◆ Work instructions ◆
Beginning at the line that contains "Published by Acibadem Health Point" and ending at the last line of the entries, write out each line exactly; include nothing outside that span.

◆ Recorded information ◆

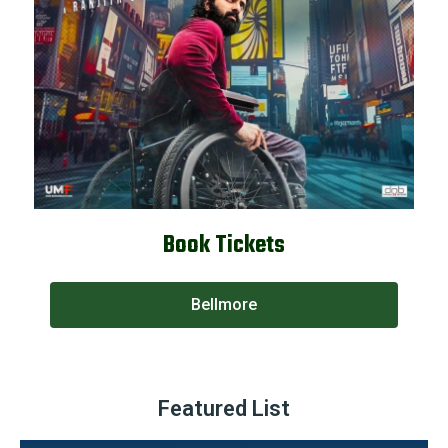
Book Tickets
Bellmore
Featured List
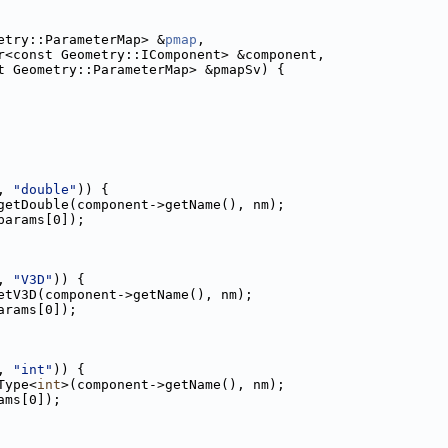
etry::ParameterMap> &
pmap
,
r<const Geometry::IComponent> &component,
t Geometry::ParameterMap> &pmapSv) {
, 
"double"
)) {
getDouble(component->getName(), nm);
params[0]);
, 
"V3D"
)) {
etV3D(component->getName(), nm);
arams[0]);
, 
"int"
)) {
Type<
int
>(component->getName(), nm);
ams[0]);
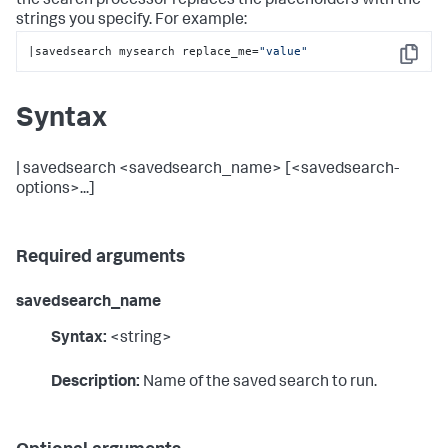
the search processor replaces the placeholders with the
strings you specify. For example:
|savedsearch mysearch replace_me=
"value"
Copy
Syntax
| savedsearch <savedsearch_name> [<savedsearch-
options>...]
Required arguments
savedsearch_name
Syntax:
<string>
Description:
Name of the saved search to run.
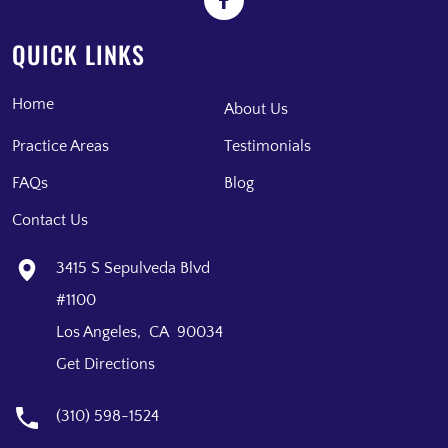
QUICK LINKS
Home
About Us
Practice Areas
Testimonials
FAQs
Blog
Contact Us
3415 S Sepulveda Blvd
#1100
Los Angeles, CA 90034
Get Directions
(310) 598-1524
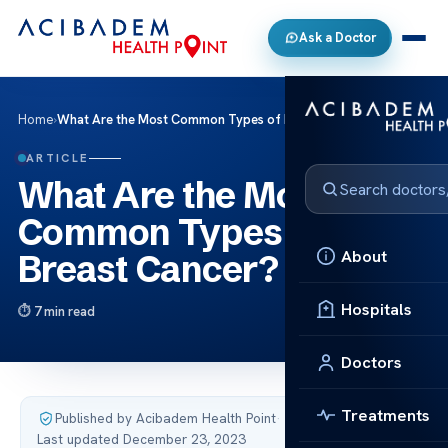
Ask a Doctor
Home
›
What Are the Most Common Types of Breast Cancer?
ARTICLE
What Are the Most
Common Types of
About
Breast Cancer?
Hospitals
7 min read
Doctors
Treatments
Published by Acibadem Health Point
·
Last updated December 23, 2023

◆ Exercise output ◆
Published by Acibadem Health Point
·
Last updated December 23, 2023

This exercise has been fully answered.